## Exercise aim:
From the line that contains "Algemene voorwaarden (715, 2524)" to the final line of the entries below, write out every line exactly as it appears, and nothing else.

## Supplied material:
═══

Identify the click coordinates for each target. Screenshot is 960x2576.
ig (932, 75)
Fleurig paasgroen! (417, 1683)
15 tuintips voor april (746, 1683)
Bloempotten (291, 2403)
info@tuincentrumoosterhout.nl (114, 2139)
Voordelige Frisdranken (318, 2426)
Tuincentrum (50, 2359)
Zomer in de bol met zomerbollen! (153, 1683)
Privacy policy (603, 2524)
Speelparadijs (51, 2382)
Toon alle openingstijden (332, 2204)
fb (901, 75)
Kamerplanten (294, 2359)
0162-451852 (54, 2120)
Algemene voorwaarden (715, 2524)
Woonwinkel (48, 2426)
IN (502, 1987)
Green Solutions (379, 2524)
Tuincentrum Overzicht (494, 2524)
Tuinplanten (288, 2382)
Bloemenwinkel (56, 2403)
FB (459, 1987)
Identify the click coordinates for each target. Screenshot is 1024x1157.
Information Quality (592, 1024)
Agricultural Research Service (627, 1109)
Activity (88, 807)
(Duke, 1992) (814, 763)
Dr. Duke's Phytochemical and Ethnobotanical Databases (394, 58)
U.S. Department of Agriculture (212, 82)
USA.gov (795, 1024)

═══

## Answer section:
Algemene voorwaarden (715, 2524)
Woonwinkel (48, 2426)
IN (502, 1987)
Green Solutions (379, 2524)
Tuincentrum Overzicht (494, 2524)
Tuinplanten (288, 2382)
Bloemenwinkel (56, 2403)
FB (459, 1987)
Identify the click coordinates for each target. Screenshot is 1024x1157.
Information Quality (592, 1024)
Agricultural Research Service (627, 1109)
Activity (88, 807)
(Duke, 1992) (814, 763)
Dr. Duke's Phytochemical and Ethnobotanical Databases (394, 58)
U.S. Department of Agriculture (212, 82)
USA.gov (795, 1024)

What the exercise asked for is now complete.